Apa meluruskan soal ketiadaan objek konkret Karikatur di Perancis itu berarti membela penghina Nabi? TIDAK. Kami hanya meluruskan bahwa jangan terkena jebakan provokasi recehan. Karena kita meyakini tak ada foto asli Nabi, maka objek konkret karikatur tersebut tidak ada. Maka gambar apapun yang diklaim sebagai Nabi Muhammad itu pasti keliru dan sebuah kebohongan. Bagaimana mungkin kami mau membela sebuah imajinasi keliru? Ya ikut-ikutan keliru namanya.
Dengan kata lain, olok-olok karikaturis itu salah sasaran. Meleset jauh. Dengan terpancing emosi tanpa sadar seolah kita turut membenarkan bahwa objek di karikatur itu adalah wajah Nabi. Justru berbahaya. Kita, sekali lagi, masuk jebakan olok-olok mereka. Karikatur memang dibuat untuk main-main. Dan mereka sukses mempermainkan emosi kita. Kalau kami jelas tidak mau masuk jebakan mereka, entah dengan anda.

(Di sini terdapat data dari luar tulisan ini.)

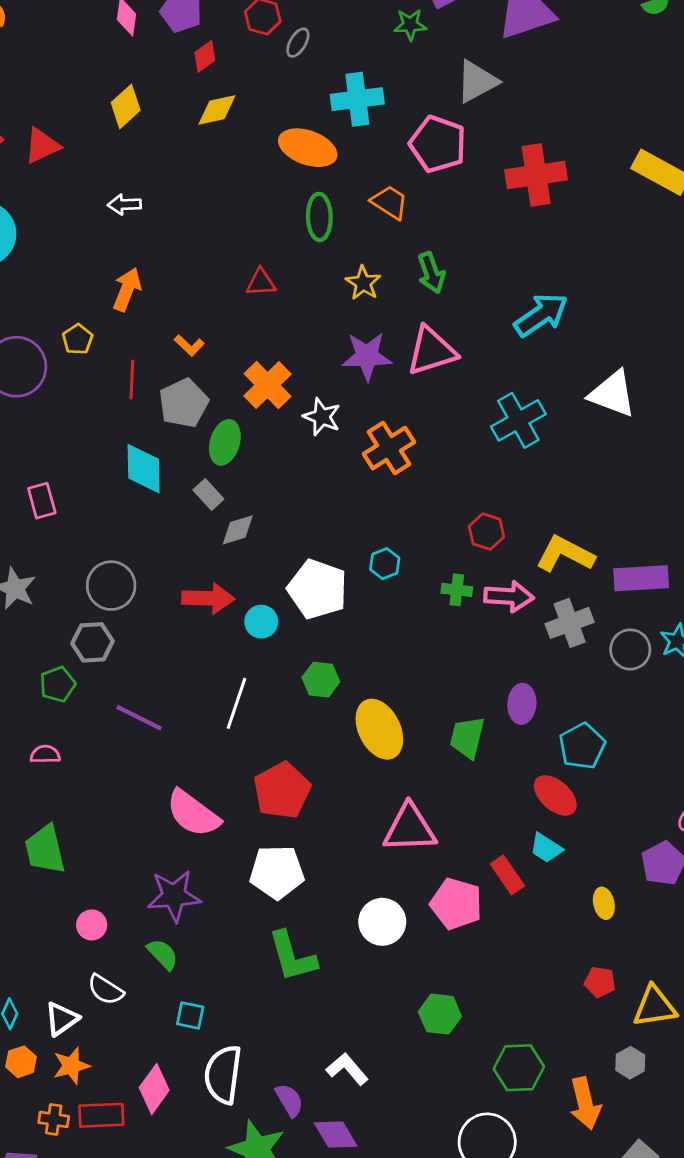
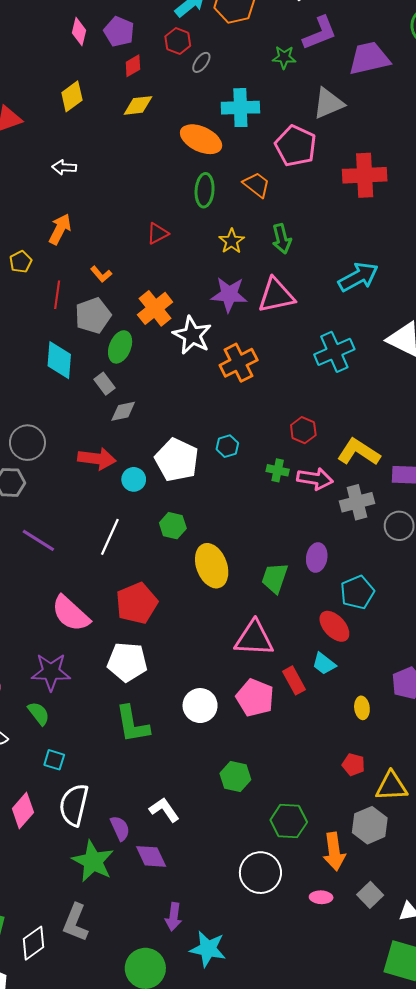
red triangle: (261, 282) -> (158, 233), turned -30
white star: (322, 417) -> (192, 335), size x1.4
pink triangle: (410, 828) -> (254, 638), moved
gray hexagon: (630, 1063) -> (370, 825), size x1.6

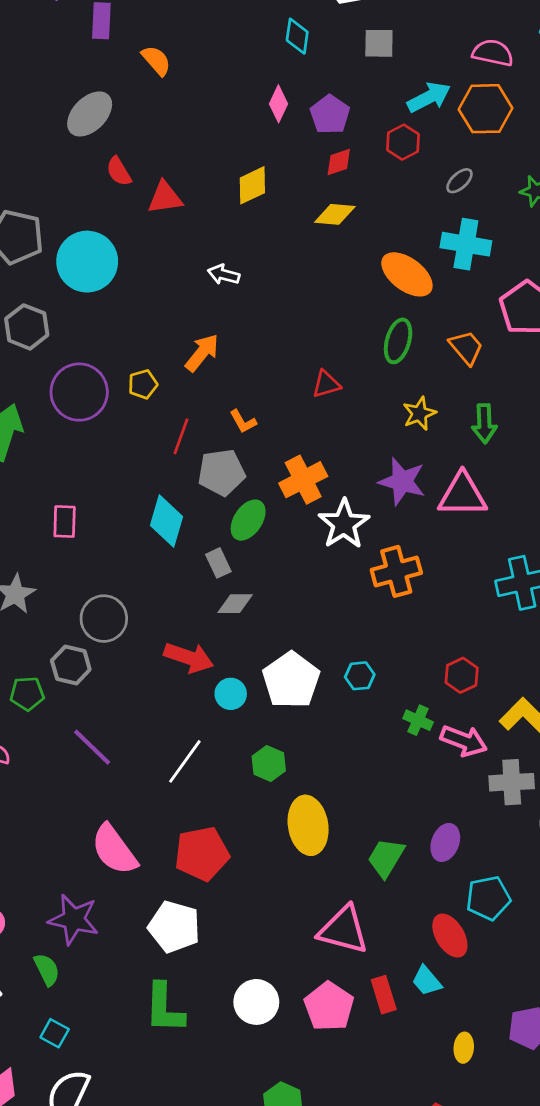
gray ellipse: (201, 62) -> (459, 181), moved

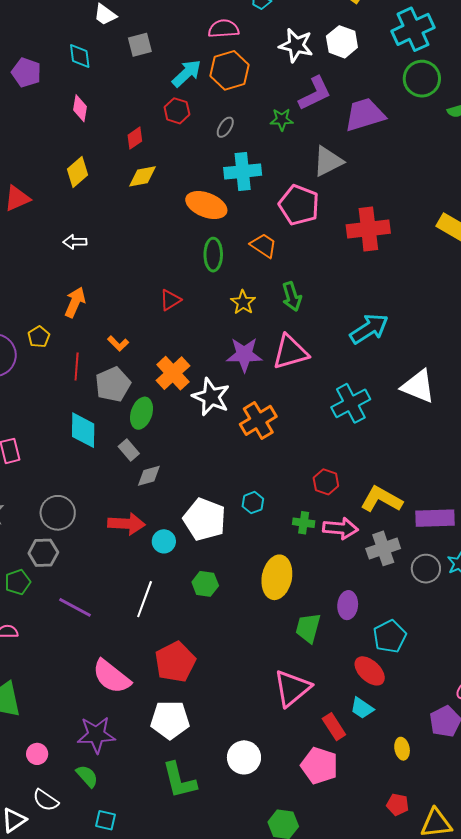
purple pentagon: (330, 114) -> (26, 72), moved
yellow ellipse: (308, 825) -> (277, 577), moved, turned 36
pink triangle: (343, 930) -> (292, 688), turned -39
pink pentagon: (329, 1006) -> (319, 766), moved

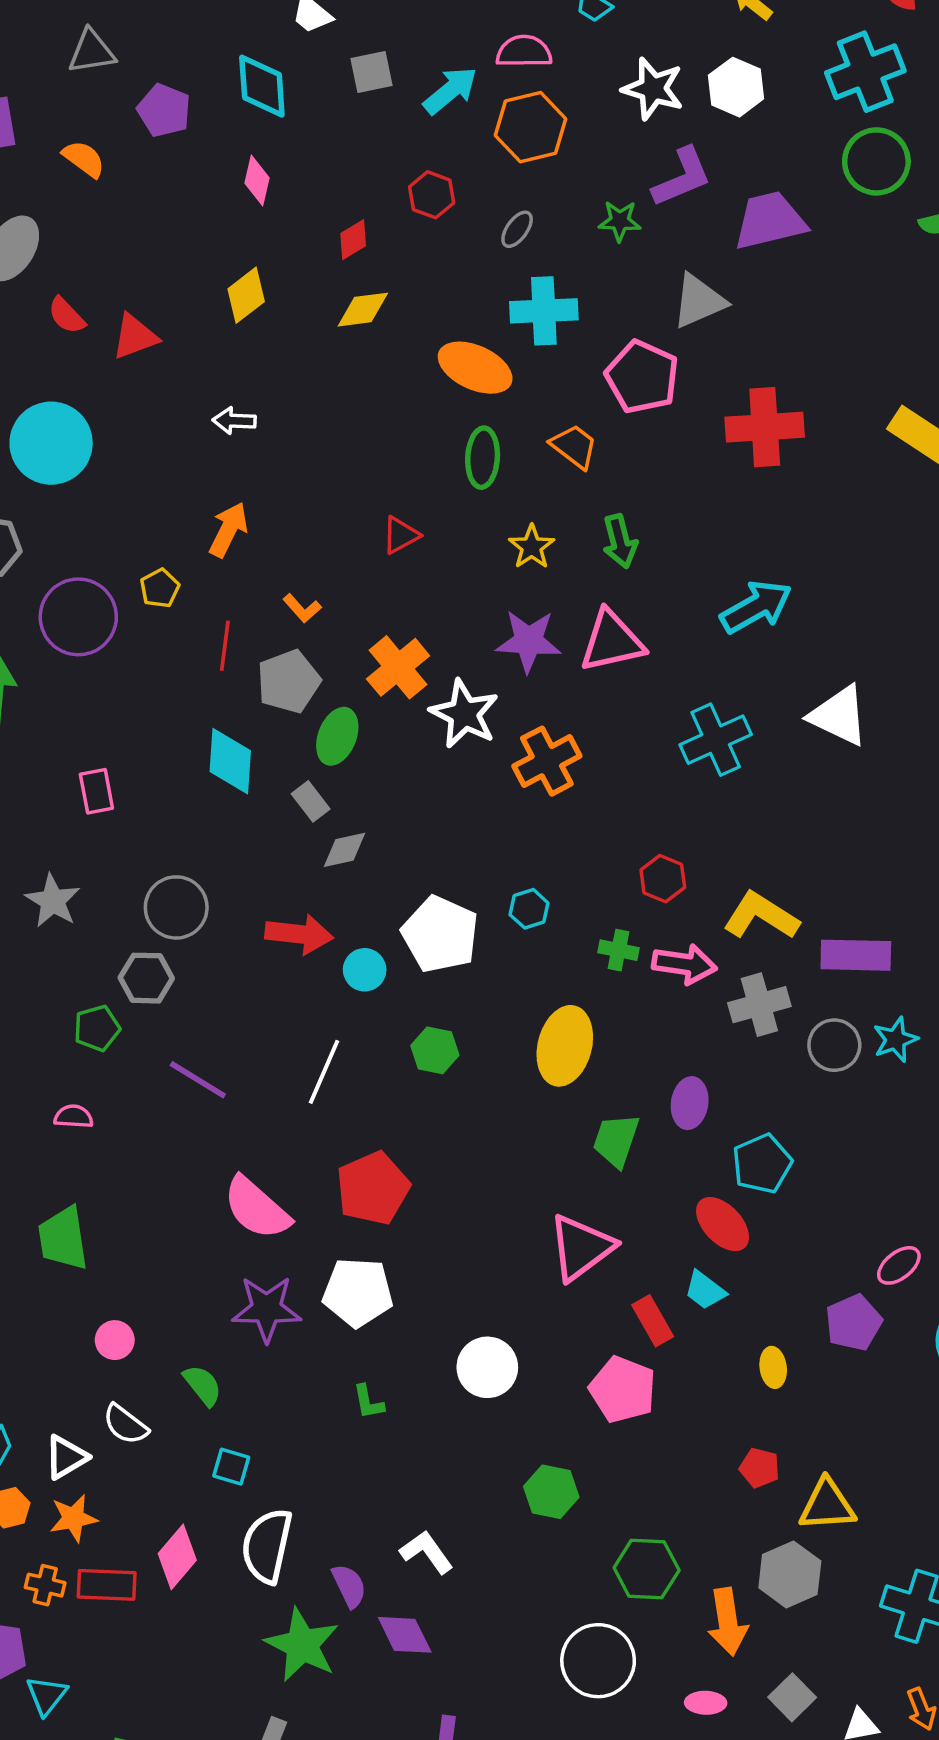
cyan diamond: (80, 56) -> (262, 86), size x1.4
cyan arrow: (187, 73) -> (450, 91), moved
purple star: (96, 735) -> (267, 1309), moved
green L-shape: (179, 780) -> (368, 1402), size x0.5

Saat ini umat Islam gampang sekali terpancing emosinya. Satu pihak bilang ini ghirah keagamaan. Namun jangan lupa, kalau kita mudah sekali emosian, maka kita mudah kena jebakan dan provokasi.
Reaksi emosional kita mudah terbaca. Kita gampang dipermainkan. Dan ini selalu terulang. Makanya postingan kami yang viral itu bertujuan hendak mengingatkan bahwa gak usah terpancing emosi atas imajinasi keliru mereka akan sosok Nabi Muhammad. Katakan saja: “Itu bukan wajah Nabi kami! Karikaturmu meleset dan salah sasaran”. Dan kita pun berlalu.
Sayangnya, malah banyak yang hendak membela Nabi, tanpa mengikuti pesan maupun teladan akhlak Nabi. Lantas yang kita ikuti itu Nabi Muhammad atau Abu Jahal sih? Di twitter, ada yang memaki almarhum Abah Gus Nadir dengan “kiai anjing”. Di Instagram malah ada anak muda yang mengirimkan ancaman pembunuhan kepada Gus Nadir. Reaksi yang jauh dari tuntunan Nabi Muhammad ini hanya gara-gara tidak memahami postingan kami bahwa tidak ada itu karikatur Nabi.
Mari kita jeda sejenak sambil merenung sudahkah kita meneladani Nabi Muhammad, terlebih lagi di bulan kelahiran beliau Shallallahu ‘Alayhi was Salam?